Once the attack plan is generated, execute the test:

python main.py redteam run redteam_plan.yml HTTP
  • Sends crafted attack inputs to the Jailbreak Detection API.
  • Evaluates the response accuracy and risk scoring effectiveness.

6. Understanding Jinja and JQ Expressions​

Jinja Templating in YAML​

Jinja is a templating language used to dynamically inject values into YAML configurations.
In this configuration, Jinja is used for:

  • Environment Variable Insertion (e.g., {{env.ENV_HOST}})
  • Dynamic Request Payloads (e.g., {{prompt}})

Example Jinja Usage in YAML​

raw_request: |
POST /detect/jailbreak HTTP/1.1
Host: {{ENV_HOST}}
Content-Type: application/json

{
"texts": [
"{{prompt}}"
]
}

Here, {{ENV_HOST}} dynamically inserts the API endpoint from an environment variable.


JQ Expressions for Response Processing​

JQ is a lightweight JSON query language used to extract and transform JSON responses.
In this setup, JQ expressions help filter and interpret the API's output.

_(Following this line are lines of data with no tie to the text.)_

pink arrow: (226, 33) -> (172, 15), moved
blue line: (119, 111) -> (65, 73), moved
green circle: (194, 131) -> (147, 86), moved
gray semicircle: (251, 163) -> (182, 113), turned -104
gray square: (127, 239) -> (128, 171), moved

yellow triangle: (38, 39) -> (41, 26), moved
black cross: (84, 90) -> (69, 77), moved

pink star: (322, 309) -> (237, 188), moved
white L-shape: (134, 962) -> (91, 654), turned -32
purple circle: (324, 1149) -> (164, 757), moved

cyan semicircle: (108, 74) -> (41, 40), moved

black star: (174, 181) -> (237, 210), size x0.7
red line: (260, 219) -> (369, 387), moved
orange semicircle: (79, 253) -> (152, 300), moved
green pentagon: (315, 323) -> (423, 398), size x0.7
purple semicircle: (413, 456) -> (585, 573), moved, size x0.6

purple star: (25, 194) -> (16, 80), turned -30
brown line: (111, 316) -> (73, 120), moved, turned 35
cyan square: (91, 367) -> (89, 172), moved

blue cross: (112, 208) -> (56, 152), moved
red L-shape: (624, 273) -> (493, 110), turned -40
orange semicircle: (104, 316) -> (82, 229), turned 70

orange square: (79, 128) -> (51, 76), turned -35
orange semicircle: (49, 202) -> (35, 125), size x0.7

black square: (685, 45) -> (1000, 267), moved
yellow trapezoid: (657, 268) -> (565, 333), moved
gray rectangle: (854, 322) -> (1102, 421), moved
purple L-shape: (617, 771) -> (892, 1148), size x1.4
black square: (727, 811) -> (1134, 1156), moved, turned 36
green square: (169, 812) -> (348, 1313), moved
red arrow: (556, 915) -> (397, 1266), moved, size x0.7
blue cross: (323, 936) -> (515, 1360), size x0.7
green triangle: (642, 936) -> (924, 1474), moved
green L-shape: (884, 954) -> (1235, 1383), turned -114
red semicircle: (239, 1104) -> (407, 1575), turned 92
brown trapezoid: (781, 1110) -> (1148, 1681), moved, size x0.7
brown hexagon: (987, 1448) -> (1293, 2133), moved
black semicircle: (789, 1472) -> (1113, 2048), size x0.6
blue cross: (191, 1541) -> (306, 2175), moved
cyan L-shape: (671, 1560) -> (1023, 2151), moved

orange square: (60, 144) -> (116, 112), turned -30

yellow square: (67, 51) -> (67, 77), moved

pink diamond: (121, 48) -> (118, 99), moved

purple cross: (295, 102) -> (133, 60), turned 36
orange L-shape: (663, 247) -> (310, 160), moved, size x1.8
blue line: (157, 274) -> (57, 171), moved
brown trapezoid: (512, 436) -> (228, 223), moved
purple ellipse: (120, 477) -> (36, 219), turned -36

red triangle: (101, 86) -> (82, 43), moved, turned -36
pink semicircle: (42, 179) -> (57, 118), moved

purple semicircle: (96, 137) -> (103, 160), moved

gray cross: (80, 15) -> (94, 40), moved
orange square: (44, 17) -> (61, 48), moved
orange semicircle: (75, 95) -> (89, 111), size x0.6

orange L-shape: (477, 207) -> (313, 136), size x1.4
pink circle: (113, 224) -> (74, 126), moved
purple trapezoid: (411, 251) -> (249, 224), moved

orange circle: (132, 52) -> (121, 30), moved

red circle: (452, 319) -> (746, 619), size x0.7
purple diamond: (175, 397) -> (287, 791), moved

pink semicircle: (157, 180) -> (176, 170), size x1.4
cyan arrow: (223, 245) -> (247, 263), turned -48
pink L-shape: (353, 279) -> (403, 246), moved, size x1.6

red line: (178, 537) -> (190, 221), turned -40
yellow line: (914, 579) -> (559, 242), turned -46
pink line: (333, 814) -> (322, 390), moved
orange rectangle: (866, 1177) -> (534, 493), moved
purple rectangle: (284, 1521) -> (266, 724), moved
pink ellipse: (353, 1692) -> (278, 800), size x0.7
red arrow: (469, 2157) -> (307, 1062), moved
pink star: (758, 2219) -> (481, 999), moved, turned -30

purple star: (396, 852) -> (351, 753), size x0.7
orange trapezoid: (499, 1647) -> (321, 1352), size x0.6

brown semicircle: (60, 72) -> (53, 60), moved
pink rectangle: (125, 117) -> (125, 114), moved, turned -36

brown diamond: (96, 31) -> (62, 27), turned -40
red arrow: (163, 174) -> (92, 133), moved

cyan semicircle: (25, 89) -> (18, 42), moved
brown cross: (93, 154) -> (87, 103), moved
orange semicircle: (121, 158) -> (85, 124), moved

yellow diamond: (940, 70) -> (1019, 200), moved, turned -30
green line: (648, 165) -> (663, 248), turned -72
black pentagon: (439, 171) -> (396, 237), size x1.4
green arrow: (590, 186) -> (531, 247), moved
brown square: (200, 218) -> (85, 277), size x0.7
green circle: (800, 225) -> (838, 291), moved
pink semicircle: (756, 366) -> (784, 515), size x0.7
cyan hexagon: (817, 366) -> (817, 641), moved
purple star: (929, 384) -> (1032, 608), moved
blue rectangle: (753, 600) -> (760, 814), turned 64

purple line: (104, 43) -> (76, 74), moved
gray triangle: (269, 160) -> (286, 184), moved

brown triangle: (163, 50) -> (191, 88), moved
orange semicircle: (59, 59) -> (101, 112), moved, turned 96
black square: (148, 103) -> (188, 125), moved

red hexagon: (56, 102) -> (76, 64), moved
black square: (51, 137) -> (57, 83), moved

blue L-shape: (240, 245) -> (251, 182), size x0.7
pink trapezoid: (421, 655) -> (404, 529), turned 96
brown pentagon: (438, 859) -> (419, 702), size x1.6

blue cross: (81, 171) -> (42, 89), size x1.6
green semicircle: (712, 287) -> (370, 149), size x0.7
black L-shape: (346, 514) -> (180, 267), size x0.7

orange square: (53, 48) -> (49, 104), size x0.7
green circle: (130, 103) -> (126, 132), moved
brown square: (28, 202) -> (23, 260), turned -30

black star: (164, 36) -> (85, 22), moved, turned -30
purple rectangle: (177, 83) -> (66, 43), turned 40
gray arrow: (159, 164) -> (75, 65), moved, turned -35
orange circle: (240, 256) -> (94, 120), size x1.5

Example JQ Usage in Response Transformation​

transform_response: |
{
"JAILBREAK": json["results"][0]["chunk_results"][0]["JAILBREAK"],
"INJECTION": json["results"][0]["chunk_results"][0]["INJECTION"]
}

This expression extracts:

  • JAILBREAK and INJECTION scores from the first result object.

JQ Expression for Evaluators​

expressions:
- "all(.response | to_entries[]; .value > 0.8)"

This ensures that:

  • Any risk score greater than 0.8 is flagged as a security concern.